The photos are addressed to two audiences at once, demanding that each scramble its subjectivities: Willis wants people in the hood to see their environment through fresh eyes, and he wants people who don’t live there to see it with the matter-of-factness of someone who does.

Shortly after the arrival of the coronavirus, Willis began documenting the pandemic’s effects on local dealers, who’d grown desperate amid the cratering of the drug trade because of shelter-­in-place orders. Soon, too, he was taking photos of the uprising following the killing of George Floyd, which is how he wound up spending two days in jail for violating curfew.

Here is Willis in his own words, with some of his work from the lockdown through the uprising, a time when all of America’s subjectivities got scrambled. —Jamilah King

I got a homeboy who lives in Stone Mountain and there was a big strip club event going on. I asked him if he wanted to go to the strip club with me. He said he did. I told him: “I was at a protest yesterday, and they were, like, burning shit. I want to get a couple more pictures of the protest and then we can go to the strip club.” We were gonna cut through the city, take pictures, hop back in the truck, and go to the strip club.

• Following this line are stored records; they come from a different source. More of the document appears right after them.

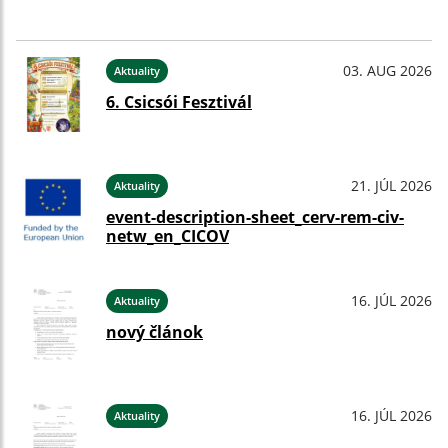
03. AUG 2026
Aktuality
6. Csicsói Fesztivál
21. JÚL 2026
Aktuality
event-description-sheet_cerv-rem-civ-
netw_en_CICOV
16. JÚL 2026
Aktuality
nový článok
16. JÚL 2026
Aktuality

We get downtown. We park the truck. I see some cops and they’re arresting this guy. They let me take a picture, and then some cops say, “It’s like it’s real hectic over there, you should go down that street.” We walk down that street and there’s literally like, 20 cops out there. They grabbed me and arrested me for breaking curfew.

It was a booby trap, I got totally bamboozled. They took my camera, they took all of my stuff, took my phone. They took us to the paddy wagon and then to jail. And we sat there and it was just a whole bunch of bullshit. They didn’t have enough blankets and masks for everyone, and the food was terrible. Folks were fighting and screaming in their cell, and at night you could hear them sharpening shanks on the ground. It was utterly insane.

Some of the dope boys I know, they got arrested. They were like, “Oh shit! What you doing in here?” I was like, “Taking pictures, bruh!” And they were like, “We sell all this dope and they got us for curfew violations.”

I was in the service for 18 years. My first job in the Navy was as an electronic technician, which is somebody who keeps missiles from hitting your boat when you’re actually in war. I did that and they teach you under a lot of duress how to stay calm in the situation. When you’re working, a missile could be flying literally toward the ship and you have to do everything right. I did that for about three years. And then I spent time in a couple shitty deserts doing other stressful things that could have gotten me blown up. After that, I got sent to go fight pirates off the coast of Africa and I did that for five years. And then I came back home.

My biggest issue was, I had dealt with things that were so incredibly violent that all I knew was this heightened state of violence. I really had to teach myself not to give a shit because at the end of the day, nobody here has dynamite strapped to their chest. Nobody here has a car loaded down with C-4.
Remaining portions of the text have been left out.